The managerial experience impressed then-DSCC Chairman Charles Schumer (N.Y.) and Executive Director J.B. Poersch, who hired Cecil in 2005 to become the committee’s political director.
After Democrats regained the majority, Cecil signed on for another cycle and restarted the recruitment process. Cecil met then-Oregon Speaker Jeff Merkley at the Portland restaurant India Oven for a frank conversation about the prospects of defeating Sen. Gordon Smith (R).
Merkley said he came away from that meeting with a distinct impression that the DSCC was a “high integrity operation.” The committee backed the rhetoric up with primary and general election assistance.
Just when it looked like another bright cycle for Senate Democrats, Cecil was presented with the personal and professional challenge of a lifetime.
In the fall of 2007, Cecil left people he liked working with and Senators he liked working for to join then-Sen. Hillary Rodham Clinton’s presidential campaign.
It wasn’t Cecil’s first presidential race, having worked for Al Gore in 2000 and as a consultant to Gen. Wesley Clark’s campaign in 2004. But this was a much larger stage. Cecil landed in New Hampshire, where Clinton pulled off a stunning upset, and was eventually promoted to national political director and field director.
Even though Cecil’s résumé is dotted with wins and losses, Democrats believe his campaign and committee experience will serve Democratic candidates well.
“He was on the ground in one of our toughest states last year,” DSCC Chairwoman Patty Murray (Wash.) told Roll Call. “He knows the entire country and he knows this class. He’s worked with them before.”
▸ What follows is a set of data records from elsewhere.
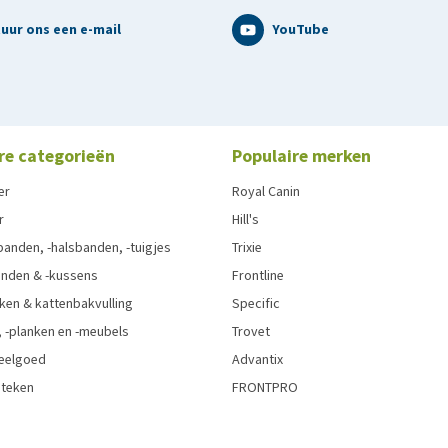
uur ons een e-mail
YouTube
re categorieën
Populaire merken
er
Royal Canin
r
Hill's
anden, -halsbanden, -tuigjes
Trixie
nden & -kussens
Frontline
ken & kattenbakvulling
Specific
 -planken en -meubels
Trovet
eelgoed
Advantix
 teken
FRONTPRO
“It helps to have a familiarity with the institution,” added Poersch, who served as executive director for the past three election cycles. “There can be a pretty steep learning curve.”
Even though Cecil is laser-focused on the Senate, he desperately tries to have a regular life.
He’s chairman of the board of trustees at E.L. Haynes Public Charter School in D.C.’s Petworth neighborhood. “I didn’t want my time here to just be about national politics,” Cecil said.
He’s also a self-described reality show addict. “My colleagues are amazed at the amount of bad television I can squeeze into a demanding schedule,” Cecil said.
The reality now is that Democrats start the cycle on the defensive but that doesn’t faze Cecil or the Democratic caucus.
After Bennet’s win last fall, the Senator was mentioned as a potential candidate to head the DSCC. He wasn’t interested, but now he’s lost his top aide. “It was no surprise to me,” Bennet said. “But I knew they didn’t need me. They needed Guy.”